Webster says his administration could not “in good conscience” make cuts to public sector that he asserts is holding the economy together
THE VALLEY, ANGUILLA — Nearly two years into the ongoing COVID-19 pandemic, and the economic ravages left its wake, the Anguillan government is maintaining that it will not budge on a decision not to make cuts in the public service.
This despite such cuts being suggested by the former administration, now the opposition, and alleged pressure from governing powers in the United Kingdom.
In public defense of his stance against it, Anguilla Premier and Minister of Finance Dr. Ellis Webster asserted that the public service is what is keeping the nation’s economy going in times of unprecedented financial struggle.
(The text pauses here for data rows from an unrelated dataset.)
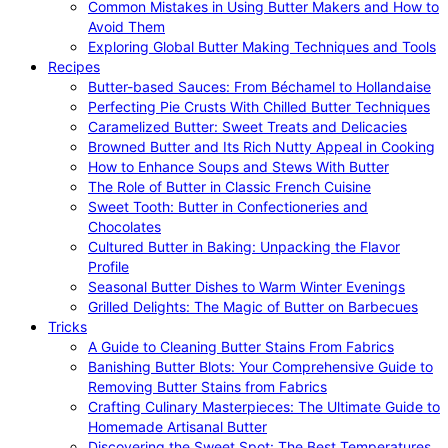
Common Mistakes in Using Butter Makers and How to
Avoid Them
Exploring Global Butter Making Techniques and Tools
Recipes
Butter-based Sauces: From Béchamel to Hollandaise
Perfecting Pie Crusts With Chilled Butter Techniques
Caramelized Butter: Sweet Treats and Delicacies
Browned Butter and Its Rich Nutty Appeal in Cooking
How to Enhance Soups and Stews With Butter
The Role of Butter in Classic French Cuisine
Sweet Tooth: Butter in Confectioneries and
Chocolates
Cultured Butter in Baking: Unpacking the Flavor
Profile
Seasonal Butter Dishes to Warm Winter Evenings
Grilled Delights: The Magic of Butter on Barbecues
Tricks
A Guide to Cleaning Butter Stains From Fabrics
Banishing Butter Blots: Your Comprehensive Guide to
Removing Butter Stains from Fabrics
Crafting Culinary Masterpieces: The Ultimate Guide to
Homemade Artisanal Butter
Discovering the Sweet Spot: The Best Temperatures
“To cut the salaries of the public service would cause irreparable harm to Anguilla,” he said.
The premier insisted that the public service has been “carrying the bank, the supermarkets, the hardware stores…and for me to cut their salaries when this is going on, I think that would slow down the economy even more than it is”.
“So, I will hold off for as long as I can to not cut the public service salaries,” he said.
Webster acknowledged that a five percent salary cut for the public service had already been suggested by the former administration, but maintained that he does not support the idea.
“I still think when you run the numbers and you look at what the salaries are for the public servants — who haven’t had a raise in over 11 years, who still have deferred salaries that are pending — I think that the sacrifice is real and I will continue to hold to that, and the administration is in full agreement to that.
“That is not something we want to do or can do in good conscience knowing that the country needs the public service to be where they are…”
Additionally, Webster committed his government to continuing initiatives to provide support to local workers. He pointed to one such programme whereby low-interest-rate loans with deferred payment periods were facilitated for ferry boat operators, adding, “Hopefully, as things improve, we can then make sure we incentivize other businesses.
“We did make a [provision for] the ferry boat operators to do loans, low-interest, with the deferred payment period to help them along right now. We want to be able to do that for other industries as we go along.
“We want to incentivize fishing, farming [and] light manufacturing to make sure that we can get the country fully on track.”